Diyarbakır
tarihinin, önceleri M.Ö.3000 yılına kadar uzandığı bilinirken, son
zamanlarda Çayönü kazıları ile yapılan araştırmalar sonucunda
uygarlık geçmişinin M.Ö.7500 yıllarına kadar uzandığı
belirlenmiştir. Diyarbakır ve çevresinde Hurriler, Mitanniler,
Hititler, Asurlar, Medler, Persler, Büyük İskender, Romalılar,
Bizanslılar, Araplar, Selçuklular ve Osmanlılar hüküm sürmüştür
Diyarbakır
ismi, yakın zamanlara kadar Diyarbakır merkezinin de içinde
bulunduğu geniş bir bölgenin adı olmuştur. Bu bölge, bugünkü
Diyarbakır merkezinden başka Erbil, Erzen, Cizre, Hani, Silvan,
Harran, Hasankeyf, Habur, Ceylanpınar, Rakka, Urfa, Siirt, Sincar,
İmadiye, Mardin, Muş ve Nusaybin gibi pek çok yerleşim birimini
kapsamaktadır. Kentin bilinen ilk adı Asur kaynaklarında “Amidi”

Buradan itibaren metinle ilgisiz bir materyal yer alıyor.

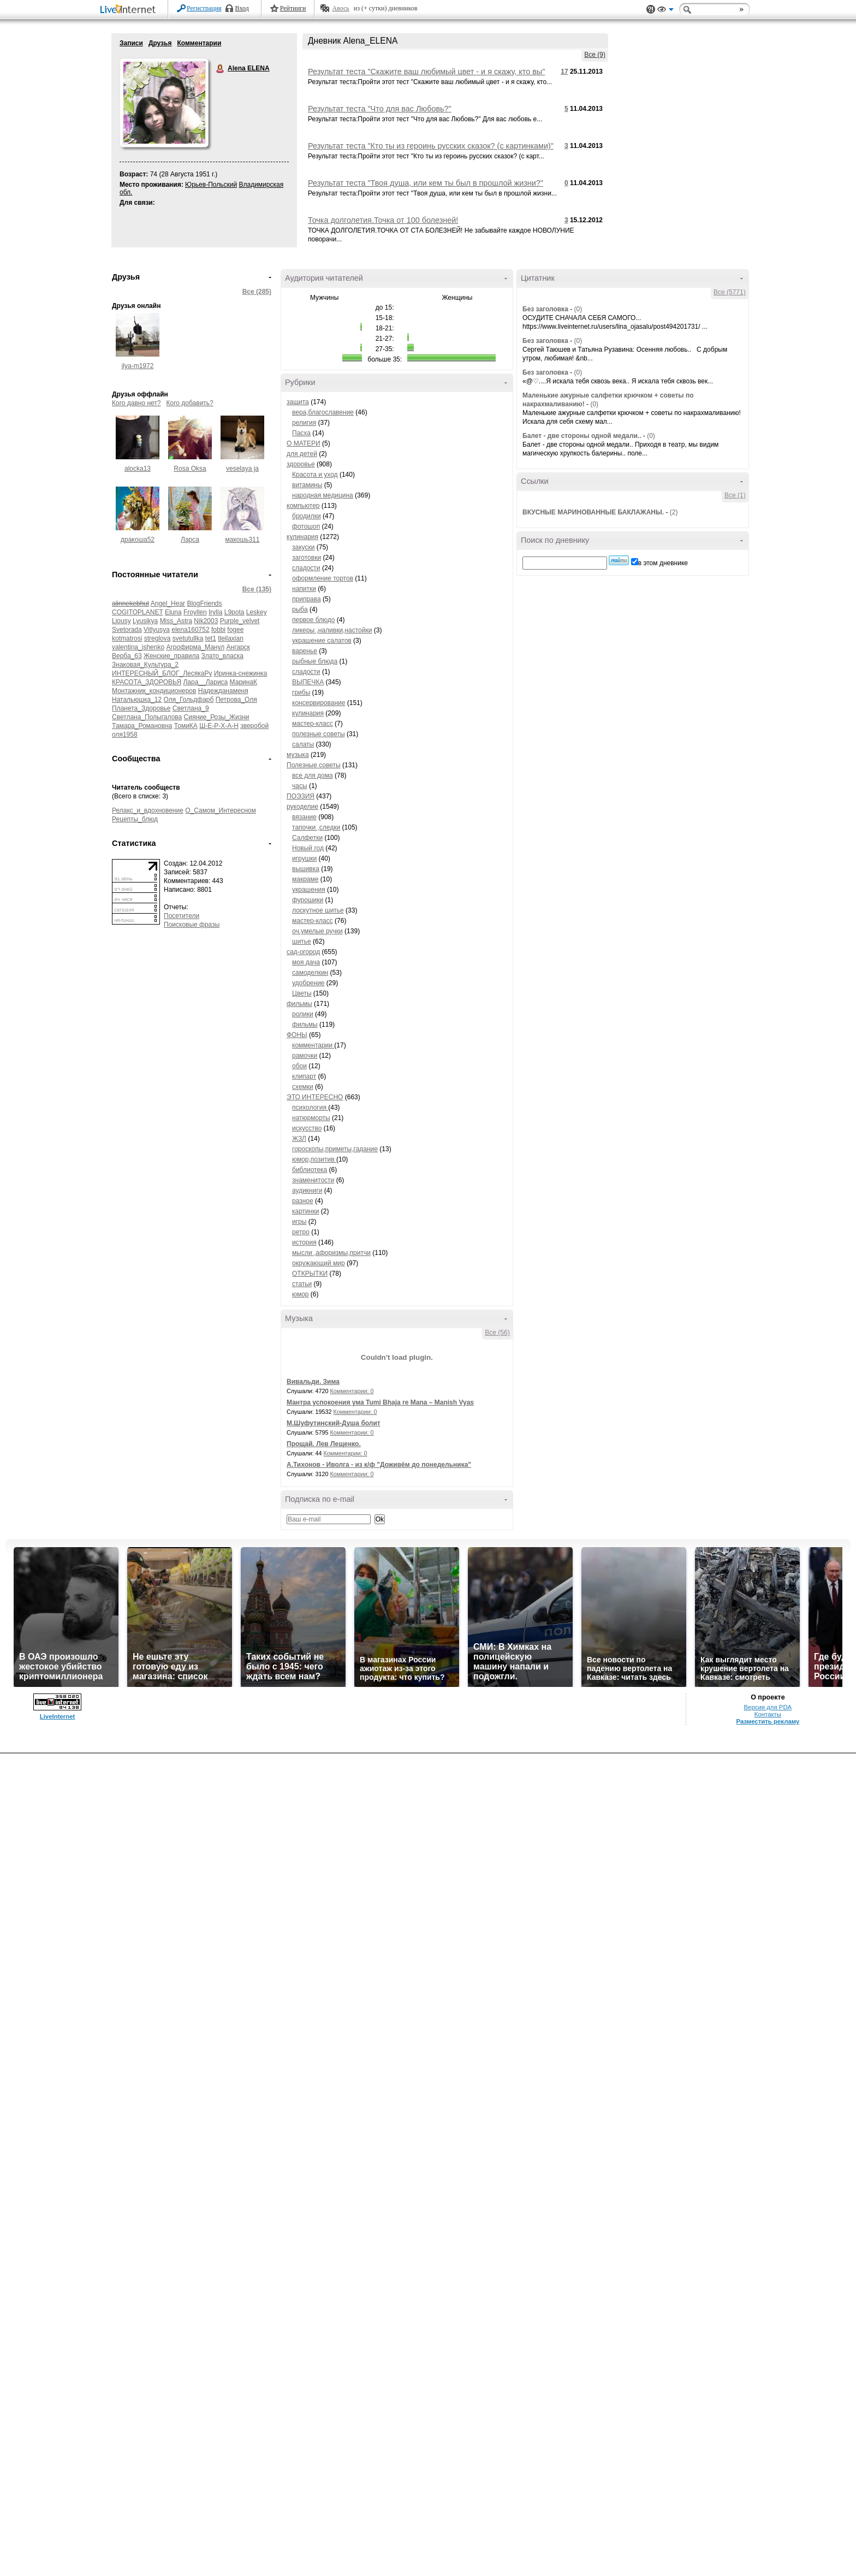 The width and height of the screenshot is (856, 2576). I want to click on знаменитости, so click(313, 1180).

olarak geçer. Daha sonraki Roma ve Bizans dönemlerinde “Amid”,
“O’mid”, “Emid” ve “Amide”; Araplar ve Türklerin bölgeye gelmesinden
sonra da “Kara Amid” olarak adlandırılan kent, Arap egemenliği
döneminde yöreye yerleşen Bekr kabilesinin adından türeterek
“Diyar-ı Bekr” olarak da anılmıştır. Türkiye Cumhuriyeti bu adı, 10
Aralık 1937 tarihinde, 7789 sayılı yasa ile “Diyarbakır” olarak
kesinleştirmiştir.
Bugünkü kenti çevreleyen
surların yapımına Milattan önce 3 binli yıllarda başlanmış olsa da,
ağırlıklı olarak Romalılar döneminde inşa
edilmiştir. M.Ö 69’da kenti ele geçiren Romalılar, her yönden süren
saldırılar karşısında Diyarbakır’ı bir “askeri garnizon” olarak
yeniden düzenlemişlerdir. Costantinos 349 tarihinden başlayarak
Amida’nın etrafını yeniden surlarla çevirmiştir. Surlar, Nisibis
(Nusaybin) halkının Diyarbakır’a iltica etmesinden sonra 367-375
tarihleri arasında genişletilerek bugünkü konumuna getirilmiştir.
Diyarbakır surları bu
anlamda “tarihin taşlarla yazıldığı bir kent”i simgeler.
Diyarbakır’la buluşan her toplumun, Diyarbakır’da yaşayan her
inancın bu surlarda izlerini görmek mümkündür.
Diyarbakır’la birlikte
tarih sahnesine çıkmış batısındaki Efes, Fasilis, Truva ile
güneyindeki Ninova ve Babil şehirleri bugün yaşamayan şehirlerdir.
Diyarbakır ise içindeki insanları ve eski kadim yapılarıyla yaşayan
bir şehirdir.
Diyarbakır’ı bir
zaman çizelgesine çevirmektedir. Yaparak ya da yıkarak bu kente
egemen olan her toplum, bugün kendine ait kültürel izlerle
anılmaktadır. Bu resmi geçidin içinde;
Hitit
ve Hurri-Mittani ( M.Ö. 3000 -M.Ö. 1260 )yılına kadar Asurlular,
Aramiler, Urartular, İskitler, Medler, Persler, Makedonyalılar,
Selevkoslar, Partlar, Ermeniler, Romalılar, Sasaniler, Bizanslılar,
Emeviler, Abbasiler, Şeyhoğulları(869-899) Hamdaniler,
Mervaniler(990-1096) Selçuklular, İnaloğulları, Nisanoğulları,
Artuklular, Eyyübiler, Moğollar, Akkoyunlular(1401) Safeviler ve
Osmanlılar Diyarbakır'a egemen olmuşlardır.